▶ [Exercise brief]:
Return, from the material below, each line in which "CarGurus" occurs.

▶ [Records to process]:
=== Begin Enclosure ===
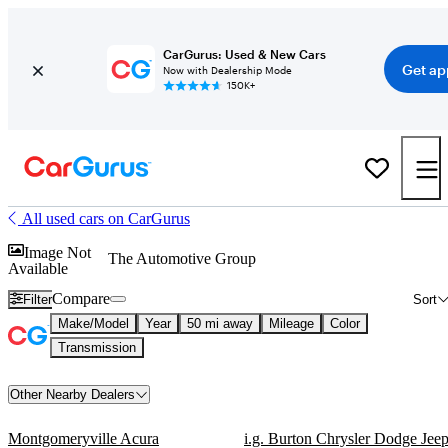
CarGurus: Used & New Cars
Get ap
Now with Dealership Mode
150K+
All used cars on CarGurus
Image Not
The Automotive Group
Available
Compare
Filter
Sort
Make/Model
Year
50 mi away
Mileage
Color
Transmission
Other Nearby Dealers
Montgomeryville Acura
i.g. Burton Chrysler Dodge Jee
=== End Enclosure ===
▶ [Your solution]:
CarGurus: Used & New Cars
All used cars on CarGurus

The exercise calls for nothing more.